Pour revenir au moment où le Docteur B. nous a annoncé le diagnostic, c’était en janvier 1999, je ne me rappelle plus exactement ce qui s’est passé, quand j’y pense j’ai comme un blanc, je ne vois rien.

1er EEG d’une longue série

Je n’ai pas oublié ce qui s’est passé avant par contre. Nous étions dans la salle d’attente de l’ancien Hôpital Debrousse, un vieux bâtiment perché dans la montée de Choulans au-dessus de Lyon, Hervé et moi, avec Félix qui devait passer un EEG*, le 1er d’une longue série. Du haut de ses trois ans et demi, Il voulait son papa auprès de lui, auprès du lit où il allait devoir faire la sieste, un matin dans une chambre d’hôpital sans volet et face caméra.
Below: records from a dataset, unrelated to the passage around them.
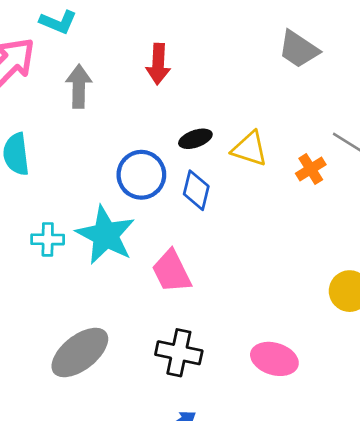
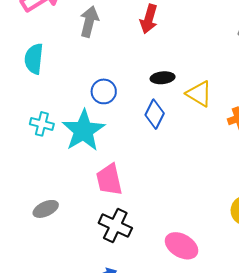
blue circle: (141, 175) -> (104, 91), moved, size x0.7
pink trapezoid: (172, 271) -> (109, 180), moved
gray ellipse: (80, 353) -> (46, 209), size x0.6

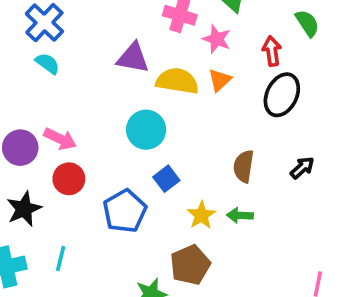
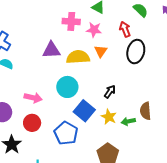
pink arrow: (60, 139) -> (33, 98), moved
brown semicircle: (244, 166) -> (145, 111), moved
black arrow: (302, 168) -> (110, 92), moved
blue square: (166, 179) -> (84, 111), size x1.5
yellow star: (201, 215) -> (109, 117), moved

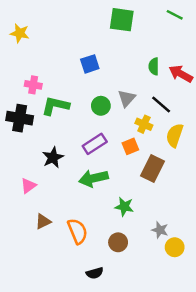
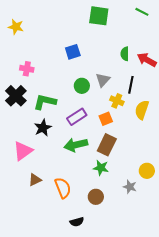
black line: (161, 105) -> (131, 85), turned 60
green L-shape: (55, 106) -> (45, 102), moved
black cross: (20, 118) -> (16, 96), turned 35
brown rectangle: (153, 168) -> (107, 145), moved
pink triangle: (28, 186) -> (23, 151), size x1.5
yellow circle: (175, 247) -> (147, 171), moved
Les EEG étaient filmés pour associer le tracé de l’activité cérébrale et les mouvements du corps ou les clignements d’œil.

Moi, dans la salle d’attente, j’attendais à côté d’autres parents inquiets, le visage fermé. J’entendais mon fils qui ne voulait pas dormir, hurler de plus en plus fort, mon cœur battait la chamade. Une infirmière est venue me chercher à la rescousse, j’en étais sûre, voilà j’arrive tout va bien se passer. Avec mes bras, j’ai entouré mon fils délicatement, il était rouge de colère et luttait contre le sommeil. Pour enregistrer son activité neurologique, les infirmières lui avaient poser des dizaines de fils sur le crâne et d’autres sur la poitrine, tous reliés à un boitier et à un écran. Pas facile de dormir en plein jour relié à un ordinateur, heureusement que cet examen n’est pas douloureux.

À chaque rendez-vous, le personnel soignant avait été très patient avec Félix qui avait fini par s’habituer. Il aimait se faire chouchouter après l’EEG au moment du shampoing pour enlever le plus gros de la colle des électrodes dans ses cheveux.

Le jour où la médecin cheffe nous a annoncé le diagnostic, Félix faisait de l’épilepsie absence*, je crois que nous l’avons écoutée, nous avons dit oui avec la tête et nous avons pensé très fort « Ouf ! Déjà, c’est pas une tumeur au cerveau. »

De retour à la maison, nous n’avions pas été assez convaincants, certainement, car notre entourage familial a longtemps douté du diagnostic et nous demandait souvent « c’est peut-être juste un manque de vitamine ? »

*EEG : l’électroencéphalogramme permet de mesurer l’activité électrique du cerveau.

* L’épilepsie absence se caractérise par une suspension soudaine de la conscience avec une fixité du regard durant quelques secondes.